The Florida-based Human Rights Defense Center, represented on a pro bono basis by O’Melveny & Meyers and the Southern Methodist University Dedman School of Law’s First Amendment Clinic, filed the lawsuit in September after the North Texas jail rejected dozens of correspondences since 2021, according to the suit. 

O’Melveny partner Timothy S. Durst said his client and legal team were pleased with the judge’s order and believe it will “ensure the go-forward protection of the First Amendment rights” of the people jailed and the advocacy group. 

“Protecting those freedoms was a primary objective of the lawsuit,” Durst said.

The lawsuit is still active and the plaintiff will focus on damages and legal expenses, Durst added. 

A lawyer for the defendants did not respond to a request for comment. 

The jail’s rejection of packages, including the group’s magazines Prison Legal News and Criminal Legal News, amounted to “unconstitutional censorship,” the plaintiff had argued. The jail also provided no way to challenge its rejections, the lawsuit said. 

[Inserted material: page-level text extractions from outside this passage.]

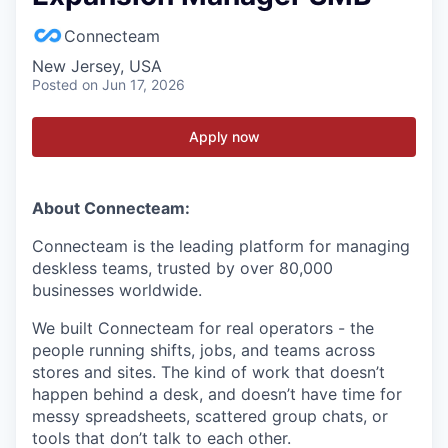
Connecteam
New Jersey, USA
Posted
on Jun 17, 2026
Apply now
About Connecteam:
Connecteam is the leading platform for managing
deskless teams, trusted by over 80,000
businesses worldwide.
We built Connecteam for real operators - the
people running shifts, jobs, and teams across
stores and sites. The kind of work that doesn’t
happen behind a desk, and doesn’t have time for
messy spreadsheets, scattered group chats, or
tools that don’t talk to each other.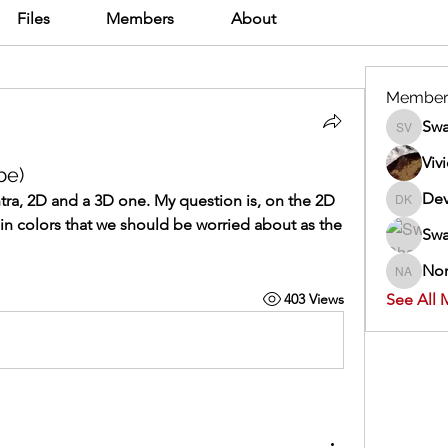
Files
Members
About
Member
Swa
Swathi V
Viv
be)
Dev
ntra, 2D and a 3D one. My question is, on the 2D 
Dev Kan
ain colors that we should be worried about as the 
Swa
Nor
Normand
403 Views
See All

Packages were simply returned with handwritten notations on the outside stating “Contents Not Allowed/No Books, “No magazines allowed,” “No Stapled Articles Allowed” and other similarly brief notes, according to the lawsuit.   

The Human Rights Defense Center has filed similar lawsuits — many of them successfully — against jails across the country.

Grayson County and Sheriff Watt are represented by James C. Tidwell of Wolfe, Tidwell & McCoy in Sherman. 

The Human Rights Defense Center is also represented by Don Olmos, Frances Mackay and Brandon Duke of O’Melveny & Meyers, as well as Peter B. Steffensen and Thomas S. Leatherbury of Southern Methodist University Dedman School of Law and students.